Source records:
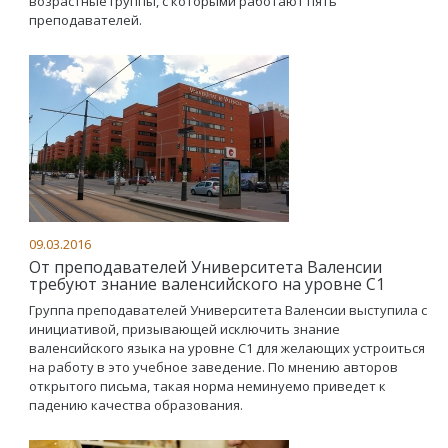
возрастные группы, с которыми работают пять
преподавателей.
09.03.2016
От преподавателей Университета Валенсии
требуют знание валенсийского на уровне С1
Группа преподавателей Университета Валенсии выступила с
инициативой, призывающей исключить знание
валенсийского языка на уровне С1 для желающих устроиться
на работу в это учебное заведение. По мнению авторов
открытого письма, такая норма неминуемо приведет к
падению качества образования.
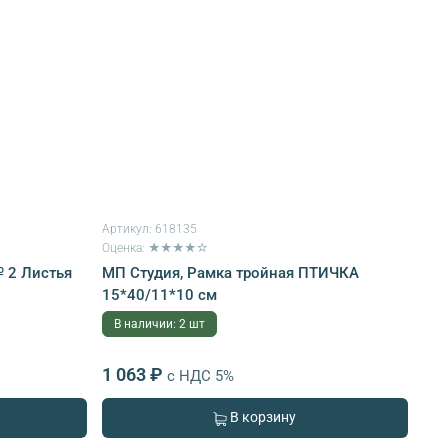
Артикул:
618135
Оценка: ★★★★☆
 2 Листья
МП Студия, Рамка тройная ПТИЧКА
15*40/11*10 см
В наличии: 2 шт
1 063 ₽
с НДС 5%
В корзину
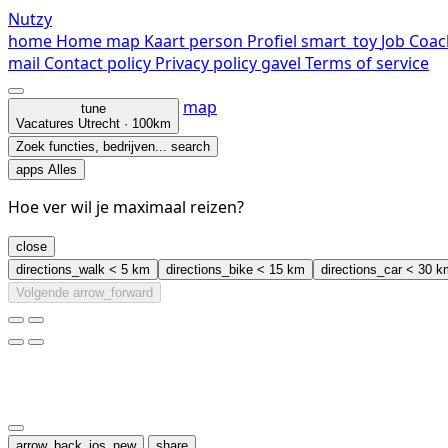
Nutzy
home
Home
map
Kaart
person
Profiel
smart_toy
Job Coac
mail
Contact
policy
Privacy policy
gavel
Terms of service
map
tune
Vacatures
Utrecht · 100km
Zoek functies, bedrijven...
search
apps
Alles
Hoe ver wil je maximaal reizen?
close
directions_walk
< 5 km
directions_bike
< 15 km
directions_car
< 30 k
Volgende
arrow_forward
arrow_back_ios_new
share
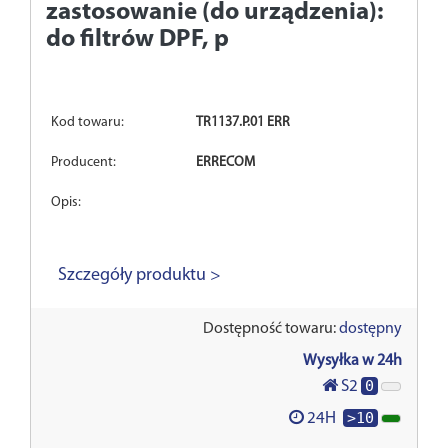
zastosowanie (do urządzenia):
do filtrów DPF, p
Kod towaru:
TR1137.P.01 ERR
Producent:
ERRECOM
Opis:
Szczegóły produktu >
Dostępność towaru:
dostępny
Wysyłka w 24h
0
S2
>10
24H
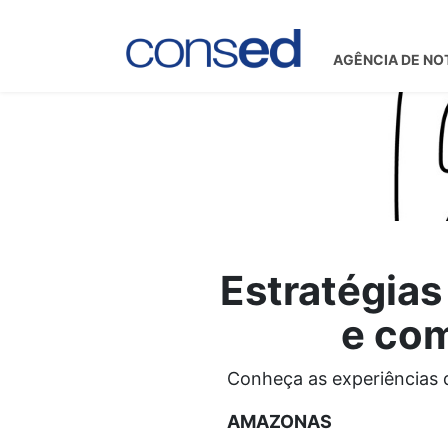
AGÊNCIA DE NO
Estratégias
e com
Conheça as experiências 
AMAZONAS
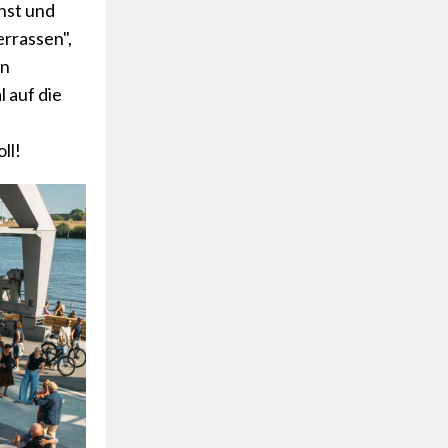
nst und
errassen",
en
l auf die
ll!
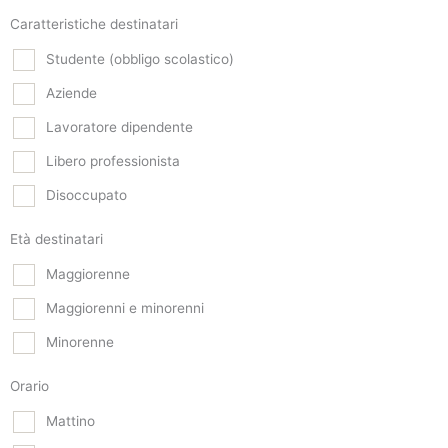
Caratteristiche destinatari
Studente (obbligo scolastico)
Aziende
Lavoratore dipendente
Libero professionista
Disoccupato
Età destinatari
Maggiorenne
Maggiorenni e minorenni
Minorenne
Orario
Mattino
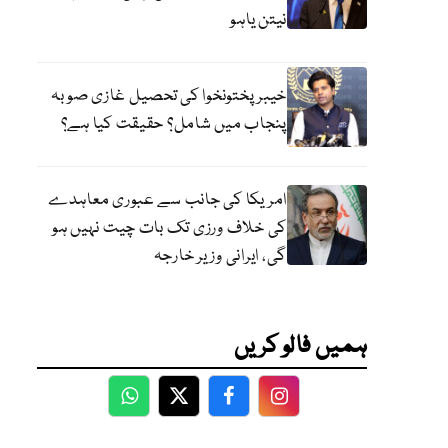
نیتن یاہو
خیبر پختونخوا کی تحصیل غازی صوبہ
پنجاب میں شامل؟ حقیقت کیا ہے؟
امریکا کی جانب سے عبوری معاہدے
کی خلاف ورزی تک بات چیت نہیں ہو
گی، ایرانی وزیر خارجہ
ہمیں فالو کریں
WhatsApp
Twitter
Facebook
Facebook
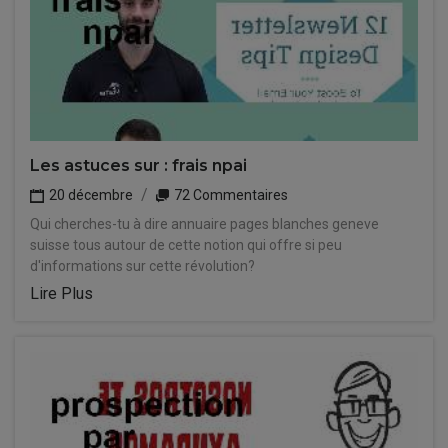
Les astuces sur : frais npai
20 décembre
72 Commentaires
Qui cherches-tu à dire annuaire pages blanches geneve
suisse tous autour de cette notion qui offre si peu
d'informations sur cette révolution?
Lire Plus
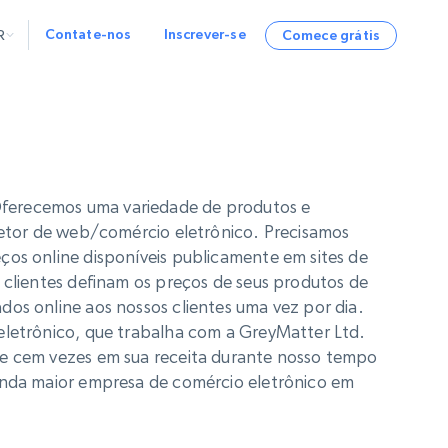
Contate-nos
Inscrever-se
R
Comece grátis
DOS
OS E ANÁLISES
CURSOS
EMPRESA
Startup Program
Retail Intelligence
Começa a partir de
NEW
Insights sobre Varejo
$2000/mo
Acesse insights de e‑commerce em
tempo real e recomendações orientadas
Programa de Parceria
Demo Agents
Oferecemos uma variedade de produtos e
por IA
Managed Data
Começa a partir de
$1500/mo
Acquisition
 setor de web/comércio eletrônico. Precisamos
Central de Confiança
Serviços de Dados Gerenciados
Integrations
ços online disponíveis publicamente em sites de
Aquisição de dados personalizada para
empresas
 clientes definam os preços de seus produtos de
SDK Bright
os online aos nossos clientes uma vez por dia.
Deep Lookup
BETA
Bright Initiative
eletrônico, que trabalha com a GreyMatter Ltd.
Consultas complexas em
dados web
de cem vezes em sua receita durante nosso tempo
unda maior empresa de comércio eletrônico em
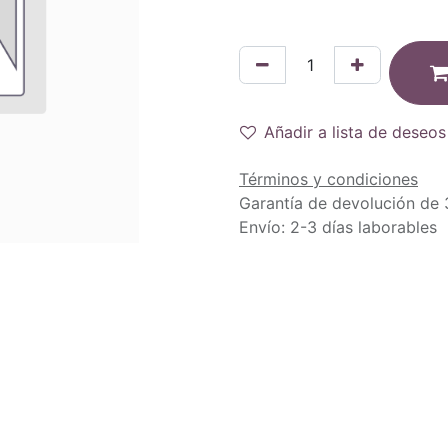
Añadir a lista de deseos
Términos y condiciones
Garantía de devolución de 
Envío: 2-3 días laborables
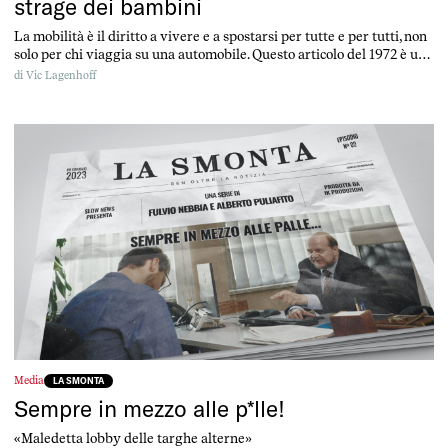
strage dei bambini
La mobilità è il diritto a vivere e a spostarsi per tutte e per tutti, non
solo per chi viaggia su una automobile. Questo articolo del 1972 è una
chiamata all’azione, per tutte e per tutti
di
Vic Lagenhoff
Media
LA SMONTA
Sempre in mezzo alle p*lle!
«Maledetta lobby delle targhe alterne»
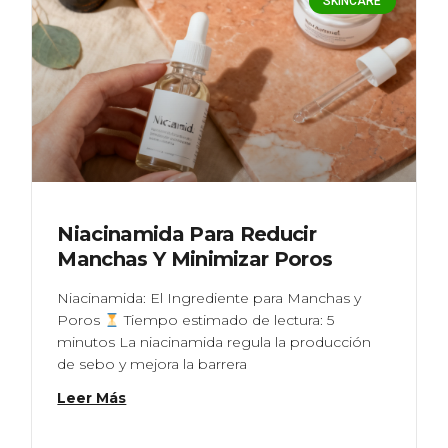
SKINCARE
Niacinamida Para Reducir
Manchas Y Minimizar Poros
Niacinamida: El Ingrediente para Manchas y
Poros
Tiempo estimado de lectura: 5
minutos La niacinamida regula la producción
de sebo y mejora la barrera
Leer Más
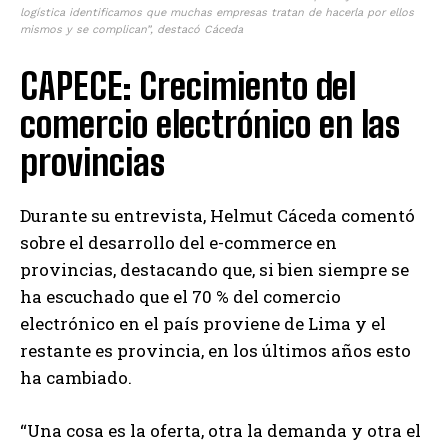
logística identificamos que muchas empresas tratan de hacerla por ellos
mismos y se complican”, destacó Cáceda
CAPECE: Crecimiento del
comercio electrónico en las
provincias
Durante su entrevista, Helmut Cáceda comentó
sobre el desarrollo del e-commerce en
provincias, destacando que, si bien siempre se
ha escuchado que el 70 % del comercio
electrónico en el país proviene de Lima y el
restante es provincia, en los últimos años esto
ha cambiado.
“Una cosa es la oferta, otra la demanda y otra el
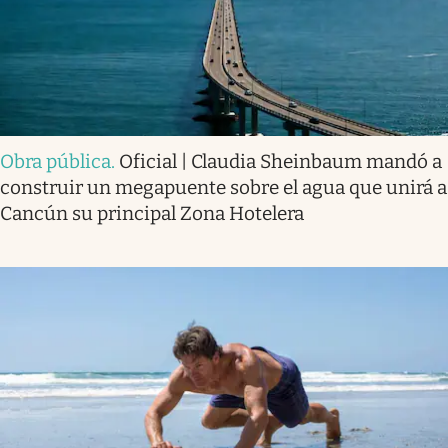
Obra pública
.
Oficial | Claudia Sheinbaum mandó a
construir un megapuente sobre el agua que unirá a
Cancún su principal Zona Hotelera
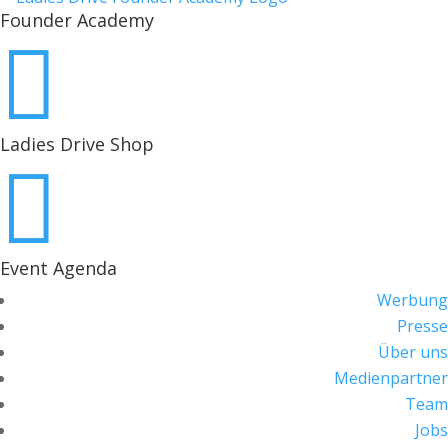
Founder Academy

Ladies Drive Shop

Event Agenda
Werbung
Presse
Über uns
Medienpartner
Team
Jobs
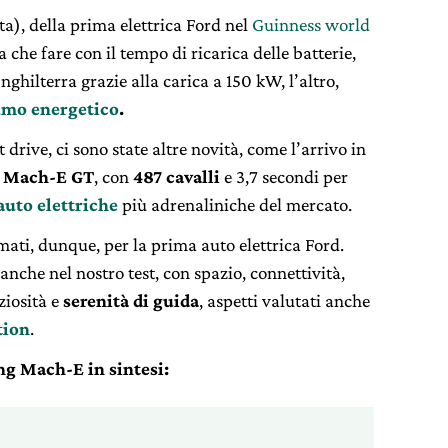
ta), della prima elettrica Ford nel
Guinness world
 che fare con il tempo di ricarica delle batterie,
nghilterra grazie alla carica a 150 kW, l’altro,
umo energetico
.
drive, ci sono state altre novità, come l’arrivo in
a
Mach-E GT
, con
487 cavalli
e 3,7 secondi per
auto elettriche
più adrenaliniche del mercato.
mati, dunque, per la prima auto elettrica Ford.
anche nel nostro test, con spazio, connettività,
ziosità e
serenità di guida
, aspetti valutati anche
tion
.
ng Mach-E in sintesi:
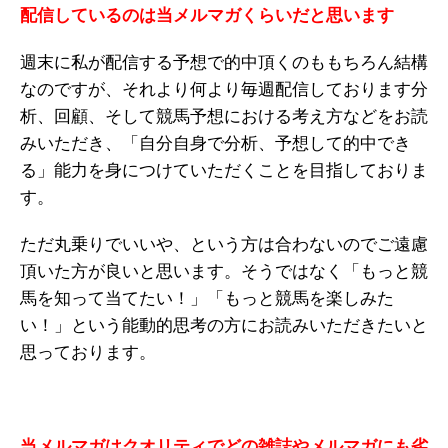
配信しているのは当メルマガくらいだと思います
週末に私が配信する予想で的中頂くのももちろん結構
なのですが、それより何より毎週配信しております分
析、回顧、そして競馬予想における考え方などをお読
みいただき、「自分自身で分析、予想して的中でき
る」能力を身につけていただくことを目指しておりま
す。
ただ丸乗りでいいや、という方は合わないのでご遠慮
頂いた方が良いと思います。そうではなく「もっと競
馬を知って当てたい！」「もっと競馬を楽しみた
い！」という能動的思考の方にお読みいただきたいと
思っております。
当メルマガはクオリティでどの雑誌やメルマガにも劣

Exercise directions:
Print each entry shown above with exact wording and no pictures.

Solution below:
возрастные группы, с которыми работают пять
преподавателей.
09.03.2016
От преподавателей Университета Валенсии
требуют знание валенсийского на уровне С1
Группа преподавателей Университета Валенсии выступила с
инициативой, призывающей исключить знание
валенсийского языка на уровне С1 для желающих устроиться
на работу в это учебное заведение. По мнению авторов
открытого письма, такая норма неминуемо приведет к
падению качества образования.
Артикул:
618135
Оценка: ★★★★☆
 2 Листья
МП Студия, Рамка тройная ПТИЧКА
15*40/11*10 см
В наличии: 2 шт
1 063 ₽
с НДС 5%
В корзину
Nutzy
home
Home
map
Kaart
person
Profiel
smart_toy
Job Coac
mail
Contact
policy
Privacy policy
gavel
Terms of service
map
tune
Vacatures
Utrecht · 100km
Zoek functies, bedrijven...
search
apps
Alles
Hoe ver wil je maximaal reizen?
close
directions_walk
< 5 km
directions_bike
< 15 km
directions_car
< 30 k
Volgende
arrow_forward
arrow_back_ios_new
share
zastosowanie (do urządzenia):
do filtrów DPF, p
Kod towaru:
TR1137.P.01 ERR
Producent:
ERRECOM
Opis:
Szczegóły produktu >
Dostępność towaru:
dostępny
Wysyłka w 24h
0
S2
>10
24H
AGÊNCIA DE NO
Estratégias
e com
Conheça as experiências 
AMAZONAS
nst und
errassen",
en
l auf die
ll!
Caratteristiche destinatari
Studente (obbligo scolastico)
Aziende
Lavoratore dipendente
Libero professionista
Disoccupato
Età destinatari
Maggiorenne
Maggiorenni e minorenni
Minorenne
Orario
Mattino
نیتن یاہو
خیبر پختونخوا کی تحصیل غازی صوبہ
پنجاب میں شامل؟ حقیقت کیا ہے؟
امریکا کی جانب سے عبوری معاہدے
کی خلاف ورزی تک بات چیت نہیں ہو
گی، ایرانی وزیر خارجہ
ہمیں فالو کریں
WhatsApp
Twitter
Facebook
Facebook
Les astuces sur : frais npai
20 décembre
72 Commentaires
Qui cherches-tu à dire annuaire pages blanches geneve
suisse tous autour de cette notion qui offre si peu
d'informations sur cette révolution?
Lire Plus
Contate-nos
Inscrever-se
R
Comece grátis
DOS
OS E ANÁLISES
CURSOS
EMPRESA
Startup Program
Retail Intelligence
Começa a partir de
NEW
Insights sobre Varejo
$2000/mo
Acesse insights de e‑commerce em
tempo real e recomendações orientadas
Programa de Parceria
Demo Agents
Oferecemos uma variedade de produtos e
por IA
Managed Data
Começa a partir de
$1500/mo
Acquisition
 setor de web/comércio eletrônico. Precisamos
Central de Confiança
Serviços de Dados Gerenciados
Integrations
ços online disponíveis publicamente em sites de
Aquisição de dados personalizada para
empresas
 clientes definam os preços de seus produtos de
SDK Bright
os online aos nossos clientes uma vez por dia.
Deep Lookup
BETA
Bright Initiative
eletrônico, que trabalha com a GreyMatter Ltd.
Consultas complexas em
dados web
de cem vezes em sua receita durante nosso tempo
unda maior empresa de comércio eletrônico em
Añadir a lista de deseos
Términos y condiciones
Garantía de devolución de 
Envío: 2-3 días laborables
strage dei bambini
La mobilità è il diritto a vivere e a spostarsi per tutte e per tutti, non
solo per chi viaggia su una automobile. Questo articolo del 1972 è una
chiamata all’azione, per tutte e per tutti
di
Vic Lagenhoff
Media
LA SMONTA
Sempre in mezzo alle p*lle!
«Maledetta lobby delle targhe alterne»
SKINCARE
Niacinamida Para Reducir
Manchas Y Minimizar Poros
Niacinamida: El Ingrediente para Manchas y
Poros
Tiempo estimado de lectura: 5
minutos La niacinamida regula la producción
de sebo y mejora la barrera
Leer Más
logística identificamos que muchas empresas tratan de hacerla por ellos
mismos y se complican”, destacó Cáceda
CAPECE: Crecimiento del
comercio electrónico en las
provincias
Durante su entrevista, Helmut Cáceda comentó
sobre el desarrollo del e-commerce en
provincias, destacando que, si bien siempre se
ha escuchado que el 70 % del comercio
electrónico en el país proviene de Lima y el
restante es provincia, en los últimos años esto
ha cambiado.
“Una cosa es la oferta, otra la demanda y otra el
Obra pública
.
Oficial | Claudia Sheinbaum mandó a
construir un megapuente sobre el agua que unirá a
Cancún su principal Zona Hotelera
Founder Academy

Ladies Drive Shop

Event Agenda
Werbung
Presse
Über uns
Medienpartner
Team
Jobs
ta), della prima elettrica Ford nel
Guinness world
 che fare con il tempo di ricarica delle batterie,
nghilterra grazie alla carica a 150 kW, l’altro,
umo energetico
.
drive, ci sono state altre novità, come l’arrivo in
a
Mach-E GT
, con
487 cavalli
e 3,7 secondi per
auto elettriche
più adrenaliniche del mercato.
mati, dunque, per la prima auto elettrica Ford.
anche nel nostro test, con spazio, connettività,
ziosità e
serenità di guida
, aspetti valutati anche
tion
.
ng Mach-E in sintesi:
配信しているのは当メルマガくらいだと思います
週末に私が配信する予想で的中頂くのももちろん結構
なのですが、それより何より毎週配信しております分
析、回顧、そして競馬予想における考え方などをお読
みいただき、「自分自身で分析、予想して的中でき
る」能力を身につけていただくことを目指しておりま
す。
ただ丸乗りでいいや、という方は合わないのでご遠慮
頂いた方が良いと思います。そうではなく「もっと競
馬を知って当てたい！」「もっと競馬を楽しみた
い！」という能動的思考の方にお読みいただきたいと
思っております。
当メルマガはクオリティでどの雑誌やメルマガにも劣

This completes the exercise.